Is there a concept of a "free Hilbert space on a set"?

Consier the category $\mathsf{Hilb}$ of Hilbert spaces and continuous linear maps between them. The free Hilbert space $H(X)$ on a set $X$ (in the sense of category theory) would have to satisfy the adjunction $$\hom_\mathsf{Hilb}(H(X),K) \cong \hom_{\mathsf{Set}}(X,|K|),$$ where $K$ is a Hilbert space with underlying set $|K|$. Notice that $H(X)=\ell^2(X)$ for finite sets $X$. More precisely, we have for arbitrary sets $X$ $$\hom_\mathsf{Hilb}(\ell^2(X),K) = \{f \in \hom_{\mathsf{Set}}(X,|K|) : \sum_{x \in X} ||f(x)||^2 < \infty\}.$$ Now let $X$ be any infinite set. Assume that $H(X)$ exists. Let $e : X \to |H(X)|$ be the unit. For every map $f : X \to |K|$ with $K \in \mathsf{Hilb}$ there is a unique $\tilde{f} : H(X) \to K$ such that $\tilde{f}(e(x))=f(x)$ for all $x \in X$. If $C:=||\tilde{f}|| \in \mathbb{R}_{\geq 0}$, it follows $||f(x)|| \leq C ||e(x)||$. Certainly we may choose $f(x) \neq 0$, so that also $e(x) \neq 0$. Hence, if $g : X \to |K|$ is any map, then $g$ is bounded (consider $f(x):=g(x) \cdot ||e(x)||$). This is a contradiction (assume $\mathbb{N} \subseteq X$ and define $g(n):= n \cdot u$ for some unit vector $u$).


Here is the answer to the analogous question about Banach spaces. The same kind of argument as in Martin Brandenburg's answer shows that there is no free Banach space on a set if you think the morphisms in the category of Banach spaces are the continuous linear maps.

However, there is a better choice of morphisms available: you can instead let the morphisms be the continuous linear maps of norm at most $1$. (See this blog post for a defense of this choice.) One of the many nice things about this choice of morphism is that an isomorphism in this category is an isometric isomorphism; in other words, this category really remembers the norm on a Banach space and not just the norm up to Lipschitz equivalence. It is also categorically extremely well-behaved: the corresponding category is complete, cocomplete, and has a symmetric monoidal structure, the Banach space tensor product, with respect to which it is closed monoidal.

In this category there is such a thing as the free Banach space on a set $S$, and it turns out to be precisely $\ell^1(S)$ provided that you also modify the forgetful functor: the new forgetful functor sends a Banach space not to its underlying set but to the underlying set of its unit ball. (This is also $\text{Hom}(\mathbb{C}, -)$ where $\mathbb{C}$ is the monoidal unit for the Banach space tensor product.)

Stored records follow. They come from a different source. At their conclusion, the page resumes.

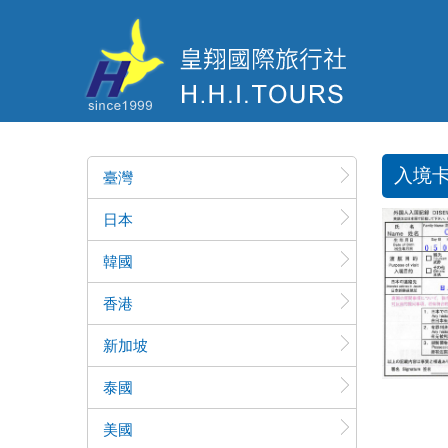
入境
臺灣
日本
韓國
香港
新加坡
泰國
美國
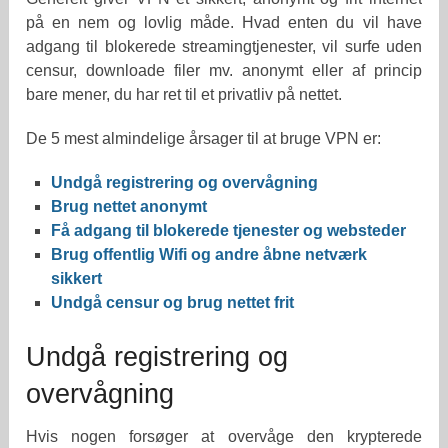
på en nem og lovlig måde. Hvad enten du vil have
adgang til blokerede streamingtjenester, vil surfe uden
censur, downloade filer mv. anonymt eller af princip
bare mener, du har ret til et privatliv på nettet.
De 5 mest almindelige årsager til at bruge VPN er:
Undgå registrering og overvågning
Brug nettet anonymt
Få adgang til blokerede tjenester og websteder
Brug offentlig Wifi og andre åbne netværk
sikkert
Undgå censur og brug nettet frit
Undgå registrering og
overvågning
Hvis nogen forsøger at overvåge den krypterede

Unfortunately, I don't think this argument can be adapted to the case of Hilbert spaces. There are a couple of different choices of morphism and forgetful functor you can try and I think none of them work. Potentially the real problem with Hilbert spaces is that they do not really form a category: they form a dagger category with involution given by the adjoint, and that structure really needs to be taken into account when thinking categorically about Hilbert spaces.

$\ell^2(S)$ can be thought of as satisfying a universal property, but it's not free on a collection of vectors: instead, it's free on a collection of orthonormal vectors.